Legal Services Vermont believes the legal system must be open to everyone — whether or not they have a lawyer. We are concerned about barriers to justice such as high court fees, inaccessibility, lack of good, clear information, and any other problems people face when trying to exercise their right to be heard.

Legal Services Vermont works with clients to narrow the gap between the promise of justice and the difficult reality of achieving it.

Access and equity 

We endorse the American Bar Association’s position on racial justice and equitable access.

Justice is foremost in the preamble of our nation’s Constitution. The very intent of the United States Constitution is to “establish justice.” As a justice system, we recognize the barriers that limit the ideal of justice for all, including the legacy of racial discrimination in our institutions, from the courts to legislatures to administrative agencies. Our mission as lawyers and legal professionals is to provide high-quality, accessible, and responsive legal service to people impacted by poverty and oppression. To do this, we must understand the history of racial oppression in our country and how it continues to be embedded in our laws and legal institutions.

We believe legal aid organizations have a direct and fundamental responsibility to ensure that sufficient resources are made available so that equal access to justice is available to all individuals. Legal aid organizations such as ourselves must treat everyone with fairness, dignity, and respect, including recognition and inclusion of their culture, background, identity, or national origin.  

As a justice system, we must constantly evaluate and address institutional and systemic racism and our own implicit biases. Ensuring equal justice requires constant vigilance and examination of individual and institutional approaches, processes, and cultures to address their impact on the communities we serve and the community partners who facilitate those services. 
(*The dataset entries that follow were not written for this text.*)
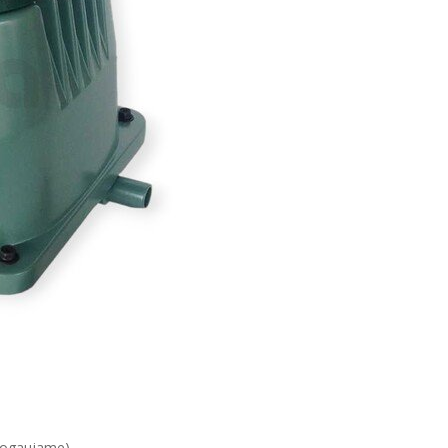
togaujame).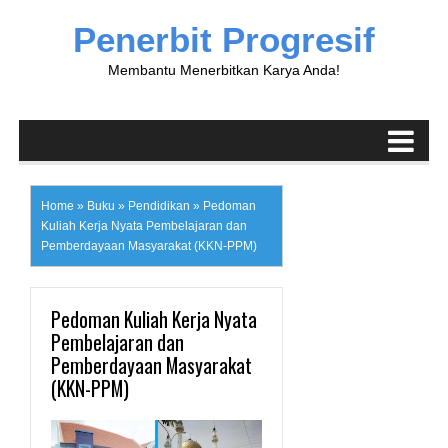
Penerbit Progresif
Membantu Menerbitkan Karya Anda!
Home
»
Buku
»
Pendidikan
»
Pedoman
Kuliah Kerja Nyata Pembelajaran dan
Pemberdayaan Masyarakat (KKN-PPM)
Pedoman Kuliah Kerja Nyata
Pembelajaran dan
Pemberdayaan Masyarakat
(KKN-PPM)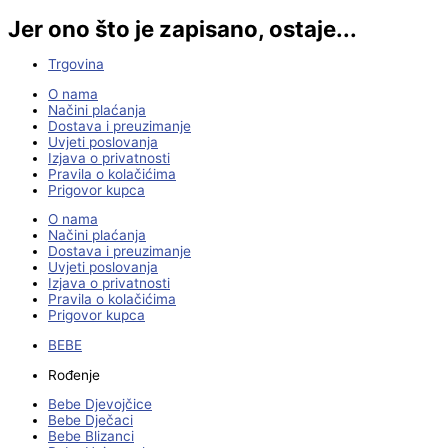
Jer ono što je zapisano, ostaje...
Trgovina
O nama
Načini plaćanja
Dostava i preuzimanje
Uvjeti poslovanja
Izjava o privatnosti
Pravila o kolačićima
Prigovor kupca
O nama
Načini plaćanja
Dostava i preuzimanje
Uvjeti poslovanja
Izjava o privatnosti
Pravila o kolačićima
Prigovor kupca
BEBE
Rođenje
Bebe Djevojčice
Bebe Dječaci
Bebe Blizanci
The phrase “Equal Justice Under Law” is permanently affixed above the entrance to the United States Supreme Court. Many of these Standards for the Provision of Civil Legal Aid are designed to recognize that far too often in our history, bias, prejudice and oppression have been ongoing barriers to this ideal. While we cannot change the past, we can acknowledge it and change the future. We hope that together we can approach this work with zealous action, fortitude, and hope, and not fear and resistance.

Adapted from the Preamble to the ABA Standards for the Provision of Civil Legal Aid.